At the most recent City Council meeting, officials gave Arlington Police Department permission to use of about $202,000 in Department of Homeland Security grant money to buy two small unmanned aircraft.
The aircraft, known as Leptron Avengers, are battery-operated helicopters designed to take high-resolution video and photos and that can be equipped with night-vision cameras or thermal-imaging equipment.
The city, working with the Federal Aviation Administration and the U.S. Justice Department, is participating in a national evaluation program to help develop training and equipment standards for agencies to use the aircraft as crime-fighting tools.
Arlington police tested a few different unmanned aircraft systems this year but favoured the Leptron Avenger, an 11-pound, 58-inch electric helicopter that can fly up to 40 mph.

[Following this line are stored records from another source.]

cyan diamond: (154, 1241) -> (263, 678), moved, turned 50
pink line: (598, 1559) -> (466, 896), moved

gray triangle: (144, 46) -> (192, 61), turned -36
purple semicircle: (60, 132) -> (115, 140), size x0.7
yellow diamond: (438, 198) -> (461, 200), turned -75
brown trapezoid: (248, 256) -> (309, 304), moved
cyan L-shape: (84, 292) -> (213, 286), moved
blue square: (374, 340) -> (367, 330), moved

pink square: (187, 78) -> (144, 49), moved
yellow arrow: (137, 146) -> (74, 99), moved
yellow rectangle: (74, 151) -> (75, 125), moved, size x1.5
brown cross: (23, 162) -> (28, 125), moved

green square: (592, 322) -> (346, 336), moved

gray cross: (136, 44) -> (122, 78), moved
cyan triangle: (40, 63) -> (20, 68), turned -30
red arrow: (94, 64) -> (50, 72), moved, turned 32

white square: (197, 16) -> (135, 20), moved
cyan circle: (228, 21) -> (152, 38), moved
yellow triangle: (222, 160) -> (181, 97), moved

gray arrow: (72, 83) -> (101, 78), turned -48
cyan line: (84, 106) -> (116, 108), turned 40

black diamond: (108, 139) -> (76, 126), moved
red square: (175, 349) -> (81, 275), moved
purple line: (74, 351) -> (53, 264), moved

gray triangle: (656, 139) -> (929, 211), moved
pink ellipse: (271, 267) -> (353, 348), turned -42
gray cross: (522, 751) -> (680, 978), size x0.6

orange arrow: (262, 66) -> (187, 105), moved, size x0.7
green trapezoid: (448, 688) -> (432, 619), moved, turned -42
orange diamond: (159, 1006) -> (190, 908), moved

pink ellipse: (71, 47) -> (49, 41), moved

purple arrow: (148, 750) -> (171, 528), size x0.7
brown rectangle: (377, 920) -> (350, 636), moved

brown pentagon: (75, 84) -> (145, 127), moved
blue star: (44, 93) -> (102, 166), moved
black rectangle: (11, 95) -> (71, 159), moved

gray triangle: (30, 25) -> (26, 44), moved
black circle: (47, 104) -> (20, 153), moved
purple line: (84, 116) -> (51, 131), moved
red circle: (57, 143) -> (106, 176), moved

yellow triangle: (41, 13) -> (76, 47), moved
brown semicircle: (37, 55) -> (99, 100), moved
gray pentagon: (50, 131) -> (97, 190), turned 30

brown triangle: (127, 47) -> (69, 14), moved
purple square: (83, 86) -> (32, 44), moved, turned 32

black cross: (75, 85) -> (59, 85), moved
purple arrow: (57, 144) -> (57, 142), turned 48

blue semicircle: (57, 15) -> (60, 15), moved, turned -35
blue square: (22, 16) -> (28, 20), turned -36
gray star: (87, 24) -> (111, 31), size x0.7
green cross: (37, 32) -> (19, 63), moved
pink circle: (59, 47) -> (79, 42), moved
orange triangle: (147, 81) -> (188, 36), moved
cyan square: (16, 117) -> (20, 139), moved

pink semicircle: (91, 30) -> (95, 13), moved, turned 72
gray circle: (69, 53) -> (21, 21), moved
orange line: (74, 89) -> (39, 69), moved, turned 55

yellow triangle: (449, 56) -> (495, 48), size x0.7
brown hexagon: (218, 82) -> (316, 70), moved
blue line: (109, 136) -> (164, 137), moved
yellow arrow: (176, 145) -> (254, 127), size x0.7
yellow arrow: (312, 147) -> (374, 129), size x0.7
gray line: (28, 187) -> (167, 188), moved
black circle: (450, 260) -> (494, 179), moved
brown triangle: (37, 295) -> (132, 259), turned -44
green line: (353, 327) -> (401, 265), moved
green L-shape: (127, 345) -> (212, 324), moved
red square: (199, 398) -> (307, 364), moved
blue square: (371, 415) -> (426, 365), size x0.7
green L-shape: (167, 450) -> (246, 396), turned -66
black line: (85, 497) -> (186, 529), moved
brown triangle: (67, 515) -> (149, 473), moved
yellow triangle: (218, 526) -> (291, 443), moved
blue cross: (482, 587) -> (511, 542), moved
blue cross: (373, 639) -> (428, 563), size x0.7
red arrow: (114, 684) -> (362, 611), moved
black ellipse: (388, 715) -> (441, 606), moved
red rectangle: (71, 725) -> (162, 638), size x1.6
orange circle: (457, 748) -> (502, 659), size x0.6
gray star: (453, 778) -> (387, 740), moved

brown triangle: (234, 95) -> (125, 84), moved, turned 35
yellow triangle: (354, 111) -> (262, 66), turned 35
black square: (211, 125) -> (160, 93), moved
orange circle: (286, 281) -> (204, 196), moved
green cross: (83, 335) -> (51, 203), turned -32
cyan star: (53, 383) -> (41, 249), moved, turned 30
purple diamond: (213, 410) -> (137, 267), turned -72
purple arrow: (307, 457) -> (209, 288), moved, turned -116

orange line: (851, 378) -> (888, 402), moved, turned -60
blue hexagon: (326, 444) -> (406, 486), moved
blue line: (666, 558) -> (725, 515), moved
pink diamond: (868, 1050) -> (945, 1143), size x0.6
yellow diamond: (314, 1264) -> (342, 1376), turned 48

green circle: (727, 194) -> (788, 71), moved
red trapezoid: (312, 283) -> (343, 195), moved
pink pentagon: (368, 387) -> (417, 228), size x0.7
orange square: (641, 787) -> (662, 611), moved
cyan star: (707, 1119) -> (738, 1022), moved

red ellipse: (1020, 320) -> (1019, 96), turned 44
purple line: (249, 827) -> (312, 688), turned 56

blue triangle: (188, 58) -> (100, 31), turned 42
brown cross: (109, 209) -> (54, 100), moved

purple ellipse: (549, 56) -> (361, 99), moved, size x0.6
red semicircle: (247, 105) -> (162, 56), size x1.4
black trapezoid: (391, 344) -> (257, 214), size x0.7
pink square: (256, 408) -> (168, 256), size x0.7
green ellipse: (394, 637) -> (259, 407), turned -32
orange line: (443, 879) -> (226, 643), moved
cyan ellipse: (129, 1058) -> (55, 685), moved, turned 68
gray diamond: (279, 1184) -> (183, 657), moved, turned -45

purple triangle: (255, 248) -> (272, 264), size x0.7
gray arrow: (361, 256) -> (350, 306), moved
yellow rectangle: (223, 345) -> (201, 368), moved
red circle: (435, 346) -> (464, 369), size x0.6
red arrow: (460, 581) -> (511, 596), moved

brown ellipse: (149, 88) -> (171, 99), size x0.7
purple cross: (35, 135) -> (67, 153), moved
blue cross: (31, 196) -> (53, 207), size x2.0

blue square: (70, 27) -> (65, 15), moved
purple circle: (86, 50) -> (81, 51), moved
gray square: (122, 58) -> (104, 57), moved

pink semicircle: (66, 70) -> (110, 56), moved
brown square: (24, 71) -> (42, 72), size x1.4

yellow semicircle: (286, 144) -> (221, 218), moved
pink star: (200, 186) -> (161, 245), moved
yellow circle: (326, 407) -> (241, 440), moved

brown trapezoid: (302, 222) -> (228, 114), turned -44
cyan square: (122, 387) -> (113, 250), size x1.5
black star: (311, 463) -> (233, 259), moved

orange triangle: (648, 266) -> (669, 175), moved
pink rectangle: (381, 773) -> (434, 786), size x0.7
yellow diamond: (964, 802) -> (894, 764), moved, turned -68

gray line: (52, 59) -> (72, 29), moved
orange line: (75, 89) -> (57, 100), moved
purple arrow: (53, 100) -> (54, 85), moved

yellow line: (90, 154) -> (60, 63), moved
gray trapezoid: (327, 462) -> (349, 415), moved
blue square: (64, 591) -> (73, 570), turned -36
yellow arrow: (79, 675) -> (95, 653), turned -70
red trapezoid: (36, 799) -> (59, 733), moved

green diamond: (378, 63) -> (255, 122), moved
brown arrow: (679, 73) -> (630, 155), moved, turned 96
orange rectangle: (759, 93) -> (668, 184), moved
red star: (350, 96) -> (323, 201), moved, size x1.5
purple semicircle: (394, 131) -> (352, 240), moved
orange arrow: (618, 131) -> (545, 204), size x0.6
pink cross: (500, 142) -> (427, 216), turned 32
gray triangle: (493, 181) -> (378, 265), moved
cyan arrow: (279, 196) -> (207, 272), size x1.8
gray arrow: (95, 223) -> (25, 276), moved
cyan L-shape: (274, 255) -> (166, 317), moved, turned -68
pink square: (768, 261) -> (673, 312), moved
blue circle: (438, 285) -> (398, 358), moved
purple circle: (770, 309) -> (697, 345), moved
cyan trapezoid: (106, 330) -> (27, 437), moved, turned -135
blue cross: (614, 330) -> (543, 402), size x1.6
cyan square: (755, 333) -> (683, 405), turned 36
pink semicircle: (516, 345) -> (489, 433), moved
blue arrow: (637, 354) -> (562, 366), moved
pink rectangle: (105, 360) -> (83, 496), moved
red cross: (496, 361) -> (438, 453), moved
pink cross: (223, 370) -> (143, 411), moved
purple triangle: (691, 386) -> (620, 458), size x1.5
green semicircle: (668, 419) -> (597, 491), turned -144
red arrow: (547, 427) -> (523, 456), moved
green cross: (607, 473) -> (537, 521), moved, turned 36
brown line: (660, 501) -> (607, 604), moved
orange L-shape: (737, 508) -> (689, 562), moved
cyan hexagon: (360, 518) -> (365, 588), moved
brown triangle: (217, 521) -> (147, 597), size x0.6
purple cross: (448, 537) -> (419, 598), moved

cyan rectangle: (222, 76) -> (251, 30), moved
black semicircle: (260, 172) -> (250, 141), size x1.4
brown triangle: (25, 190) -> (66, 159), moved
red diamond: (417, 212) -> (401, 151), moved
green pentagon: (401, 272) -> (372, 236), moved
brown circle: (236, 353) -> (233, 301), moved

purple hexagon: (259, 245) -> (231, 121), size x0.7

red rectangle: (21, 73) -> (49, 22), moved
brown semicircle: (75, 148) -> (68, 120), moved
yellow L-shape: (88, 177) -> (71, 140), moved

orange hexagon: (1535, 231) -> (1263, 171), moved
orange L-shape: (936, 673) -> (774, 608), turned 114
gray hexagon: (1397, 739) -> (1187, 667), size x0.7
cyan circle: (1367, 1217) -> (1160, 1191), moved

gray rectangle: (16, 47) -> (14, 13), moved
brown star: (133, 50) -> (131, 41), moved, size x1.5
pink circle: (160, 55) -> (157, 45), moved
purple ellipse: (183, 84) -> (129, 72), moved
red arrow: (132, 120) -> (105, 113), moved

The devices, operated by remote control, are able to automatically return to their starting point if they lose communication with the remote control. “The technology fit our needs,” said Tiara Ellis Richard in the Arlington Police Office of Communication.
During the testing phase, Arlington’s flight area is restricted to secured, city-owned land at the north end of Lake Arlington. The city plans to seek FAA authorization to deploy the aircraft next year in actual missions, Richard said. “We are only training in that one area. We are not using it for police work at all,” Richard said.
The aircraft could be used for situations such as search and rescue, multi-car pileups or to help officers determine if a barricaded suspect has a weapon, police have said. The surveillance equipment would not be used for routine patrols.
She says that the UAS will be used only in specific cases, like if someone is lost in the woods or when hazardous materials make accessing a scene difficult. “You don’t want to send a human into those situations, or even an animal,” she says.
Another use would be to take remote photos of crime scenes. Richard recalls a highway pileup earlier this year involving more than 50 vehicles. Before the road could be cleared, the whole thing had to be documented.
“Getting the dozens of cars photographed took hours,” Richard says. Calling out the UAS and its camera to fly overhead would have dramatically reduced the amount of time to document the accident and clear the road. “It can preserve a crime scene in a way we couldn’t do before.”